Modeling of annual flows using a conceptual model and an artificial neural network model in the N’zi-Bandama watershed (Côte d’Ivoire)

Author Information:

Amani Michel KOUASSI  Institut National Polytechnique Félix Houphouët-Boigny (INP-HB), Department of Earth Sciences and Mineral Resources (STeRMi), PoBox 1093 Yamoussoukro (Côte d’Ivoire)

Yao Blaise KOFFI University of Cocody-Abidjan, Laboratory of Science and Technology of Water and Environment (LSTEE), Department of  Earth Sciences and Mineral Resources (STRM), 22 PoBox 582 Abidjan 22 (Côte d’Ivoire)

Koffi Fernand KOUAME University of Cocody-Abidjan, Laboratory of Science and Technology of Water and Environment (LSTEE), Department of  Earth Sciences and Mineral Resources (STRM), 22 PoBox 582 Abidjan 22 (Côte d’Ivoire)

Théophile LASM University of Cocody-Abidjan, Laboratory of Science and Technology of Water and Environment (LSTEE), Department of  Earth Sciences and Mineral Resources (STRM), 22 PoBox 582 Abidjan 22 (Côte d’Ivoire)

Jean BIEMI University of Cocody-Abidjan, Laboratory of Science and Technology of Water and Environment (LSTEE), Department of  Earth Sciences and Mineral Resources (STRM), 22 PoBox 582 Abidjan 22 (Côte d’Ivoire)

ABSTRACT

This study presents a comparison between two models of the rainfall-runoff transformation on an annual basis: a conceptual model and an artificial neural network (ANN). Both models are applied to three watersheds of the N’zi River (Bandama) in Côte d’Ivoire. The comparative analysis is based on the performances of simulation in terms of Nash-Sutcliffe criterion. The models have been tested on two periods, a dry (1973-1997) and a wet one (1961-1972). The input data of the two models are the rain and the potential evapotranspiration to annual time step. The main results of this work show that the performances of both models (conceptual and neuronal) remain satisfactory in general with Nash-Sutcliffe criterion higher than 60%. These models appeared also robust and suitable for the simulation of the annual flows of rivers. The comparison of the two models has showed that the neural network performed significantly better than the conceptual model.

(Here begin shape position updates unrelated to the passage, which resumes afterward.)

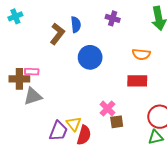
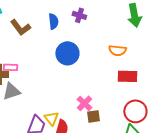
purple cross: (113, 18) -> (79, 15), moved
brown L-shape: (57, 34) -> (20, 27), moved, turned 105
red rectangle: (137, 81) -> (127, 76), moved

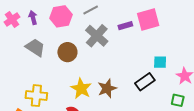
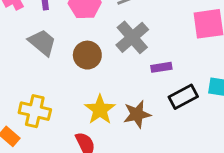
purple rectangle: (125, 26) -> (161, 67), moved
black rectangle: (145, 82) -> (183, 97), moved

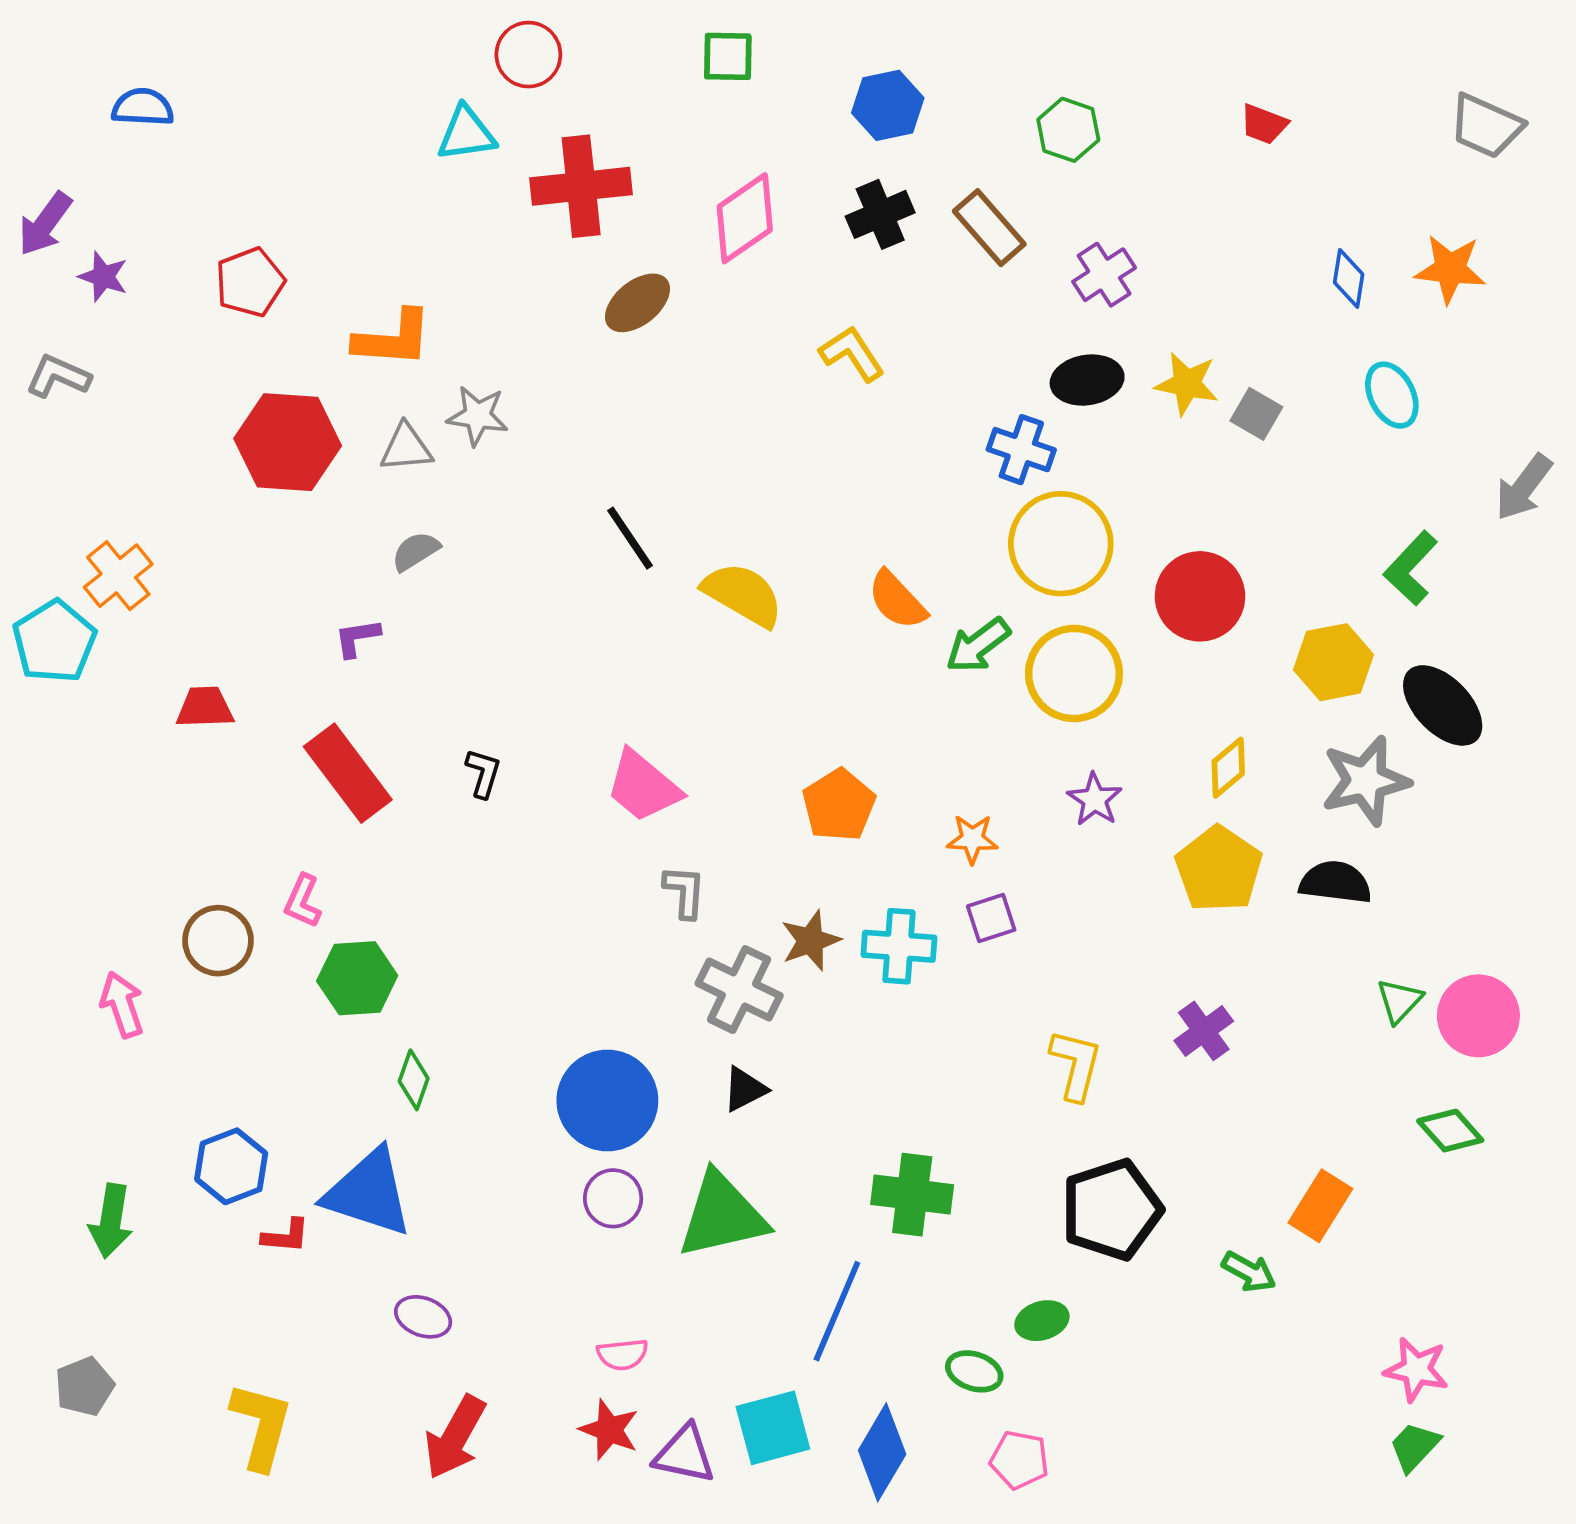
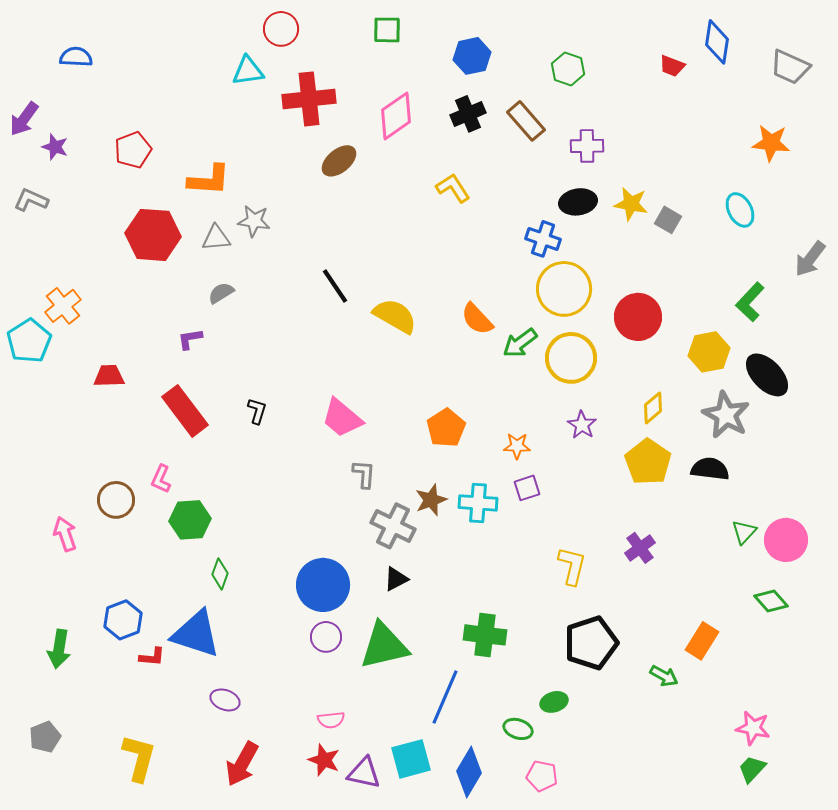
purple cross: (1104, 275) -> (587, 146), turned 32
blue diamond: (1349, 278) -> (717, 42), moved, size x1.4
gray star: (1366, 781) -> (726, 415), turned -30

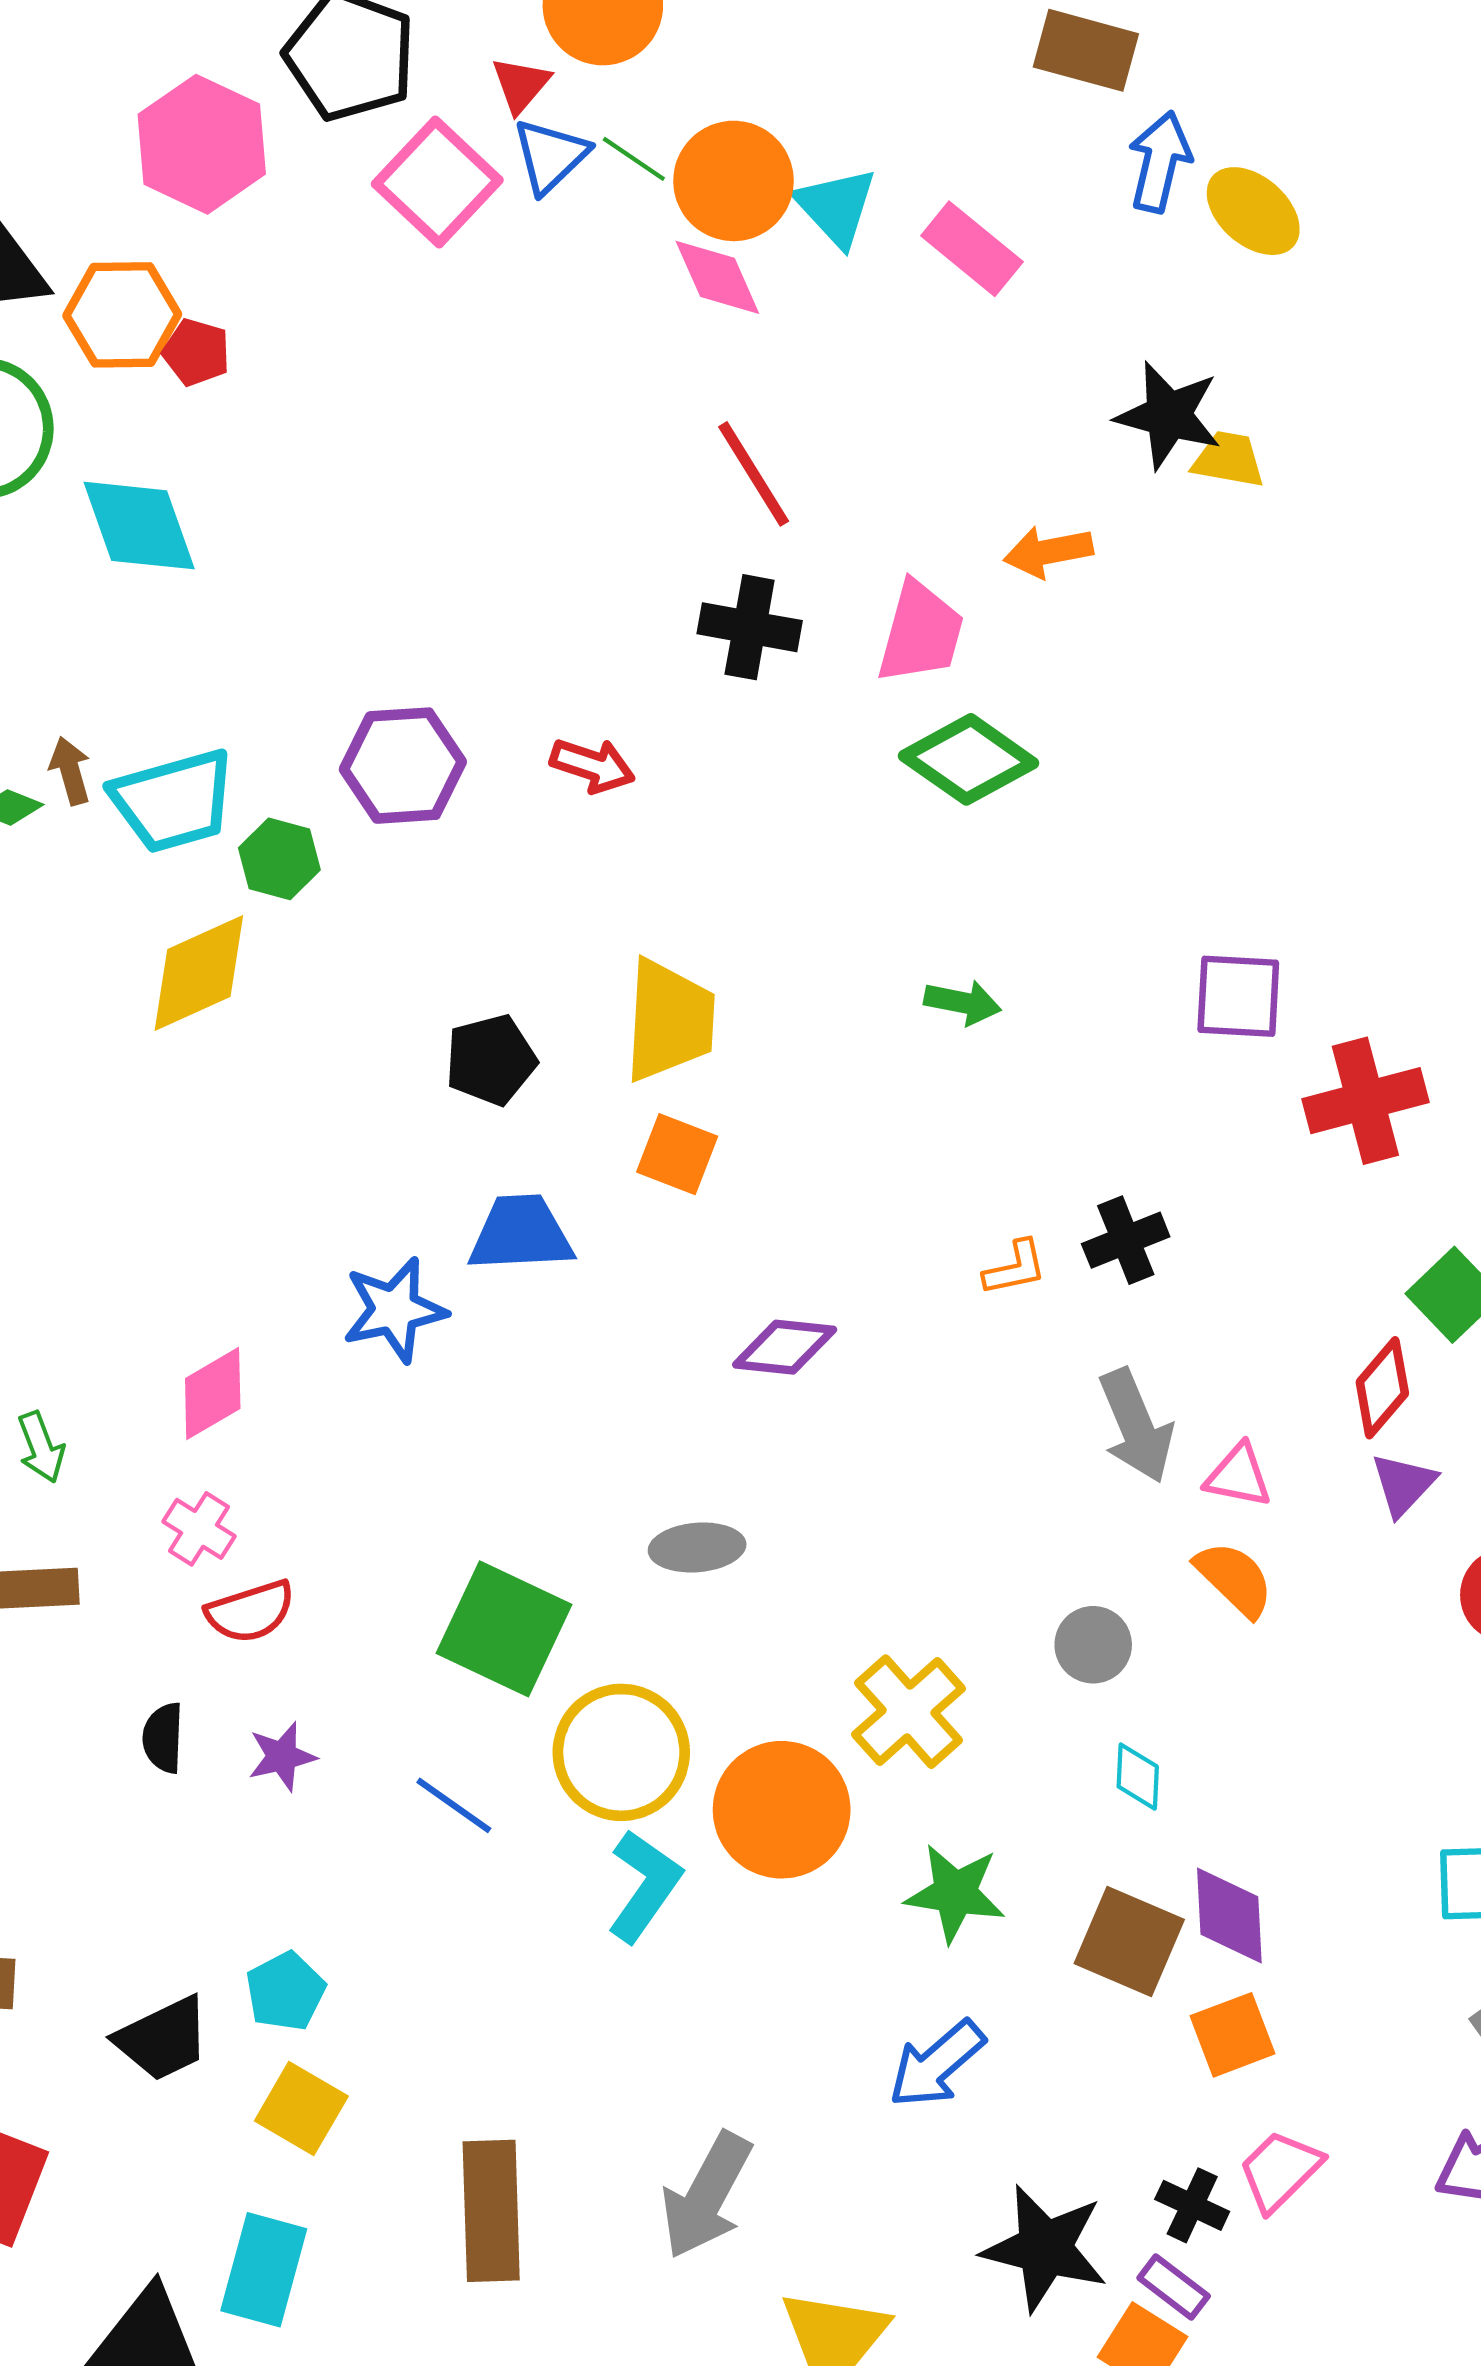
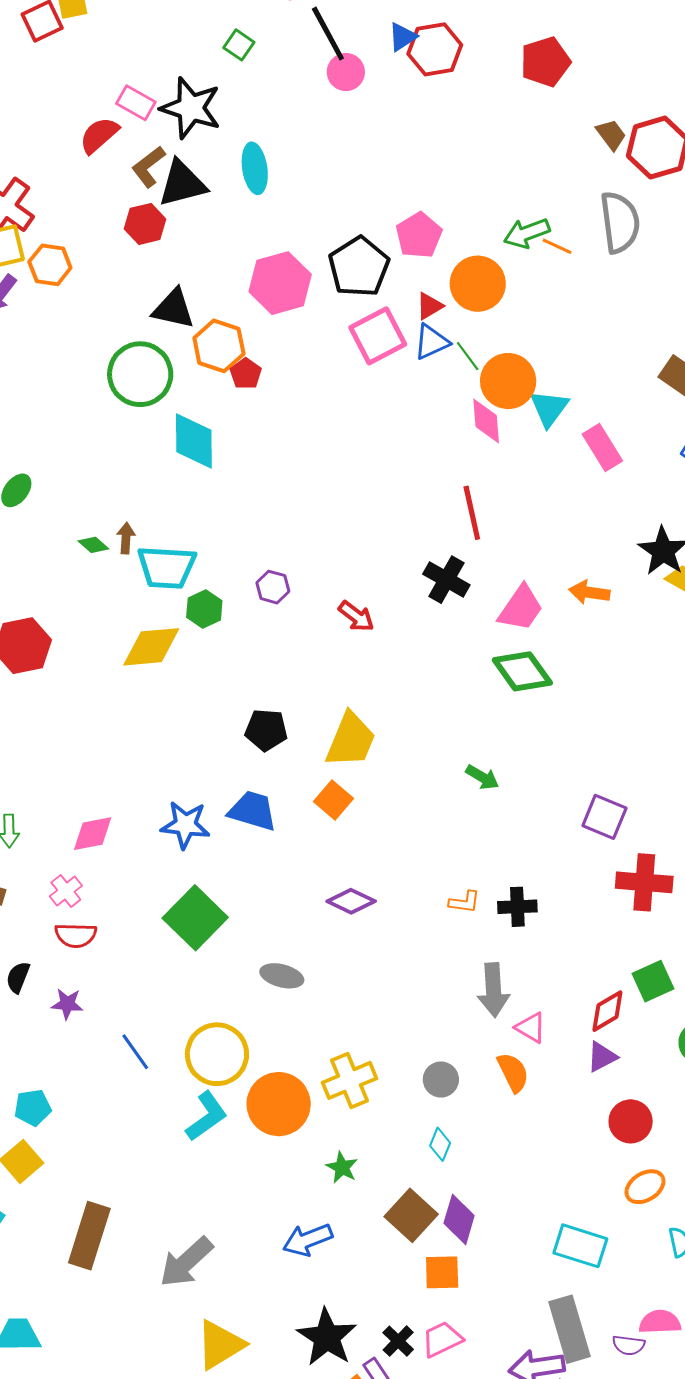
purple hexagon: (403, 766) -> (273, 587), size x0.6
green square: (504, 1629) -> (195, 918), moved
green star: (955, 1893) -> (342, 1167), size x0.7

Key words: Rainfall-runoff modeling, conceptual model, artificial neural network, N’zi-Bandama, Côte d’Ivoire

DOI: 10.6088/ijes.00202030090


© 2012 Copyright Amani Michel KOUASSI et al, licensee IPA.This is an open access article distributed under the Creative Commons Attribution License (2.0) which permits unrestricted use, distribution, and reproduction in any medium, provided the original work is properly cited. The electronic version of the article can be downloaded below.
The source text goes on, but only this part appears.